For instance, the Capital One Bowl must take either the best available team or a team within one game of them.
With Nos. 3 and 4, the Cotton must take a team from the SEC West and the Outback must take a team from the SEC East.
And with Nos. 6 and 7, the Music City and Liberty work together with the SEC office to make the selections.
Projections and Synopsis
Projected Bowl selections:
No. 1: BCS Championship Game — Florida
No. 2: Sugar Bowl — Alabama
No. 3: Capital One Bowl — LSU
No. 4: Cotton Bowl — Mississippi
No. 5: Outback Bowl — Auburn
No. 6: Chick-Fil-A Bowl — Georgia
No. 7: Music City Bowl — Tennessee
No. 8: Liberty Bowl — Arkansas
No. 9: Independence Bowl — South Carolina
No. 10: Papajohns.com Bowl — Kentucky
It's very likely that the SEC will get all 10 bowl bids this year.
The winner of the Florida/Alabama SEC Championship Game is all but assured of being No. 1 in the BCS rankings and thus going to the BCS Championship. The loser, meanwhile, will be 12-1 and almost definitely the Sugar Bowl’s “replacement” pick.
Beyond that it’s a crap-shoot, meaning that geographical ties might play a big factor.
Based on the rules, the Capital One must take either LSU or Ole Miss. Being that the Tigers are the bigger “draw,” they will head to Orlando.
The Cotton must take a West team and since Ole Miss is the best team left, they will likely get a return trip to Dallas. The Rebels beat Texas Tech in a shootout at the Cotton last season.
The Outback then has a choice between six 7-5 teams. Being that they’re likely to get a Big Ten team that has been there within the last three years, they will avoid taking Tennessee for the third time in four seasons or bringing South Carolina back for a second straight year.
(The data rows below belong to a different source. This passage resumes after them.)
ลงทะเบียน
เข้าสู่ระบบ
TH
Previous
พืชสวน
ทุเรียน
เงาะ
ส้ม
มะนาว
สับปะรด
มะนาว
Among Kentucky, Georgia, Arkansas and Auburn, they’ll take the Tigers; Auburn would likely give the best matchup with a top Big Ten team and it’s a relatively short trip.
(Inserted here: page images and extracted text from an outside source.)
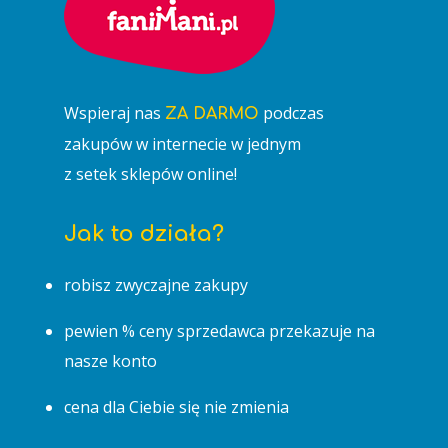
Pracownie
1,5%
Regulamin
KONTAKT
Patron
Wspieraj nas
podczas
ZA DARMO
zakupów w internecie w jednym
z setek sklepów online!
Jak to działa?
robisz zwyczajne zakupy
pewien % ceny sprzedawca przekazuje na
nasze konto
cena dla Ciebie się nie zmienia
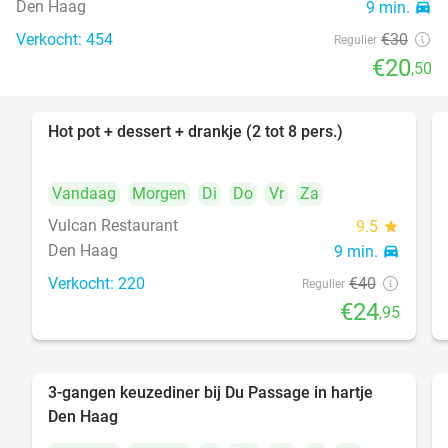
Den Haag
9 min.
directions_car
Verkocht: 454
€30
Regulier
€20
,50
Hot pot + dessert + drankje (2 tot 8 pers.)
38%
Vandaag
Morgen
Di
Do
Vr
Za
Vulcan Restaurant
9.5
star
Den Haag
9 min.
directions_car
Verkocht: 220
€40
Regulier
€24
,95
3-gangen keuzediner bij Du Passage in hartje
47%
Den Haag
The Chick-Fil-A then gets a gift, as the hometown Georgia Bulldogs would get the nod. They’re also likely to get Clemson with their ACC pick, making it a true regional bowl.
The Music City and Liberty go next, and Tennessee will go to whichever game is “worse” to draw the hometown fans.
The Liberty has a C-USA No. 1 tie-in (either East Carolina or Houston) while the Music City will get either Boston College, Miami or Virginia Tech with their ACC No. 5 pick. Thus, the Volunteers will head to Memphis and the Music City Bowl will get a steal in Arkansas.
Left with a choice between Kentucky and South Carolina, the Independence Bowl will match up Steve Spurrier’s squad with a Big 12 opponent, sending the Wildcats to face a Big East foe in the Papajohns.com Bowl.